* _What to produce_: Reproduce all of the entries character for character, while leaving out any pictures they contain.

* _Information given_:
━━━

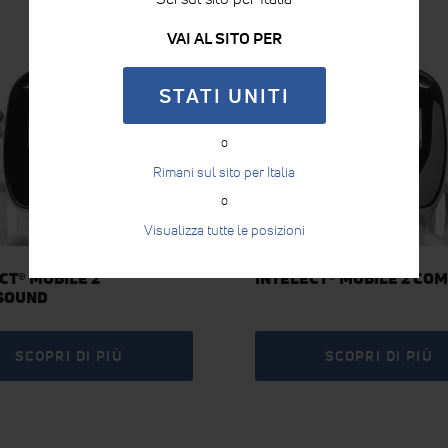
VAI AL SITO PER
STATI UNITI
o
Rimani sul sito per Italia
o
Visualizza tutte le posizioni
CT® MOBILE 2
INTELECT® MOBILE 2 CO
SOUND
SCOPRI DI PIÙ
SCOPRI DI PIÙ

━━━

* _Answer_:
VAI AL SITO PER
STATI UNITI
o
Rimani sul sito per Italia
o
Visualizza tutte le posizioni
CT® MOBILE 2
INTELECT® MOBILE 2 CO
SOUND
SCOPRI DI PIÙ
SCOPRI DI PIÙ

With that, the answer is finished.